THE Philippine Sports Commission is eyeing to raise the allowances of local coaches significantly to make them at par with what foreign mentors hired by the agency are receiving, according to PSC chairman Butch Ramirez.
“For our top local coaches we are willing to raise their allowances to as high as $2,000 dollars (roughly P102,000) a month,” Ramirez said the other day during a meeting with national team chief of mission Mariano Araneta Jr. and officials of National Sports Associations whose athletes are bidding to qualify to the Tokyo Olympic Games in July.
He said that to merit this allowance “we are encouraging them to work full-time with their athletes,” adding that out of 400 coaches in the national pool, 58 are considered Class A and getting a monthly stipend of P60,000 each.
“We are trying to elevate the dignity of our coaches, but remember they have to meet certain qualifications. If that is the only path to raise their level of coaching, then we will do it,” Ramirez said. “Since our coaches are former athletes, we also want them to be academically equipped because coaching (is also) a teaching job. We want them as well to read books and videos to improve their coaching skills.”
Ramirez’s vision for these mentors is for them to have better verbal and written communication skills. “They should know how to speak and write so when they go to international competitions they can conduct themselves properly,” he said.
Ramirez said that he and his four commissioners would review the allowance scheme of the national coaches in the first quarter before making any decisions about the raise in their stipends.
Ramirez also announced that “a few months from now, in partnership with the United States Sports Academy, we will be conducting high-level coaching workshops and clinics for our national coaches to improve their coaching (skills).”
He also disclosed that the government sports agency will hold a sports summit late next month involving all the stakeholders of local sports at the Philippine International Convention Center.
“The purpose of this sports summit is to review our present sports history, how far we’ve gone and where we are headed,” said Ramirez, who is hoping that programs of the collegiate leagues such as the NCAA, UAAP and SCUAA would be aligned with that of the PSC.

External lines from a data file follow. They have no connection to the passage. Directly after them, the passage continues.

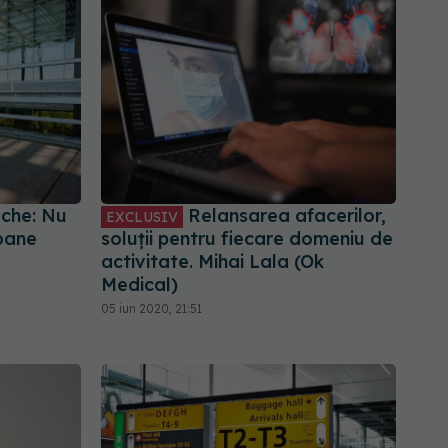
ache: Nu
Relansarea afacerilor,
EXCLUSIV
ioane
soluții pentru fiecare domeniu de
activitate. Mihai Lala (Ok
Medical)
05 iun 2020, 21:51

The PSC will celebrate its 30th anniversary with a simple mass at the Rizal Memorial Coliseum this morning.
“We purposely wanted to make the celebration simple so whatever we can save on the celebration we can donate to the evacuees of the Taal Volcano eruption,” said PSC national training director Marc Velasco.
The PSC was created by Republic Act 9846 way back in 1990 under the administration of the late President Corazon Aquino to act as the government arm in promoting nationwide grassroots sports development as well providing support for athletes competing in international competitions.